Material for the task below:

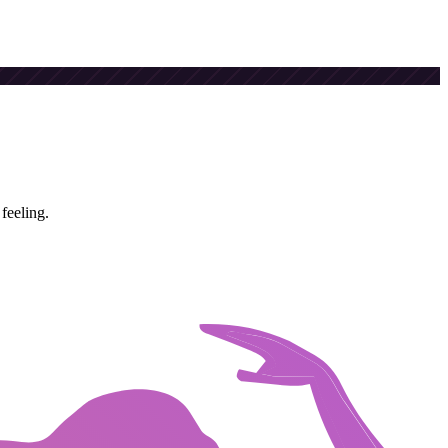
feeling.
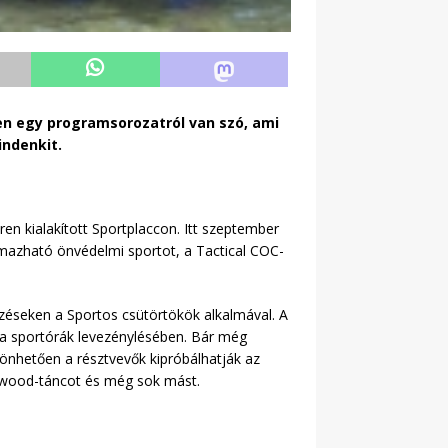
en egy programsorozatról van szó, ami
indenkit.
en kialakított Sportplaccon. Itt szeptember
lmazható önvédelmi sportot, a Tactical COC-
dzéseken a Sportos csütörtökök alkalmával. A
k a sportórák levezénylésében. Bár még
zönhetően a résztvevők kipróbálhatják az
llywood-táncot és még sok mást.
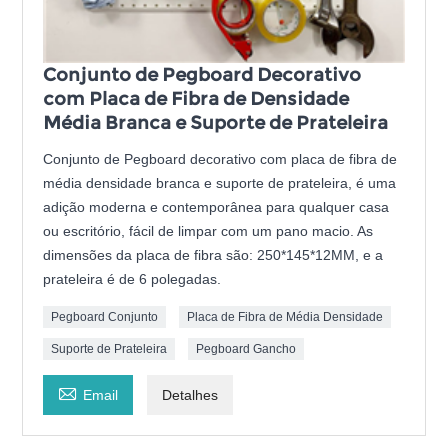
Conjunto de Pegboard Decorativo
com Placa de Fibra de Densidade
Média Branca e Suporte de Prateleira
Conjunto de Pegboard decorativo com placa de fibra de
média densidade branca e suporte de prateleira, é uma
adição moderna e contemporânea para qualquer casa
ou escritório, fácil de limpar com um pano macio. As
dimensões da placa de fibra são: 250*145*12MM, e a
prateleira é de 6 polegadas.
Pegboard Conjunto
Placa de Fibra de Média Densidade
Suporte de Prateleira
Pegboard Gancho

Email
Detalhes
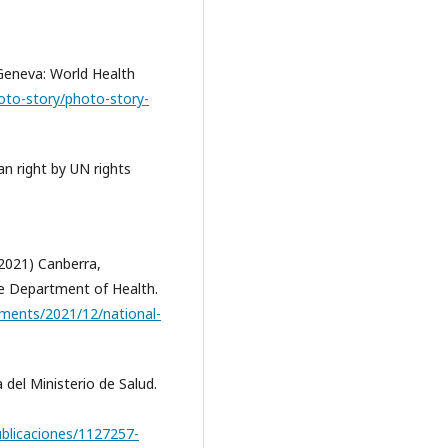
 Geneva: World Health
to-story/photo-story-
n right by UN rights
2021) Canberra,
e Department of Health.
cuments/2021/12/national-
 del Ministerio de Salud.
ublicaciones/1127257-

End of Material for the task.

What you need to do:
Your copy should hold exactly the lines from the one with "Pegboard Conjunto" through the final line of the records, both ends included, and no pictures.

Solution to the problem:
Pegboard Conjunto
Placa de Fibra de Média Densidade
Suporte de Prateleira
Pegboard Gancho

Email
Detalhes
 Geneva: World Health
to-story/photo-story-
n right by UN rights
2021) Canberra,
e Department of Health.
cuments/2021/12/national-
 del Ministerio de Salud.
ublicaciones/1127257-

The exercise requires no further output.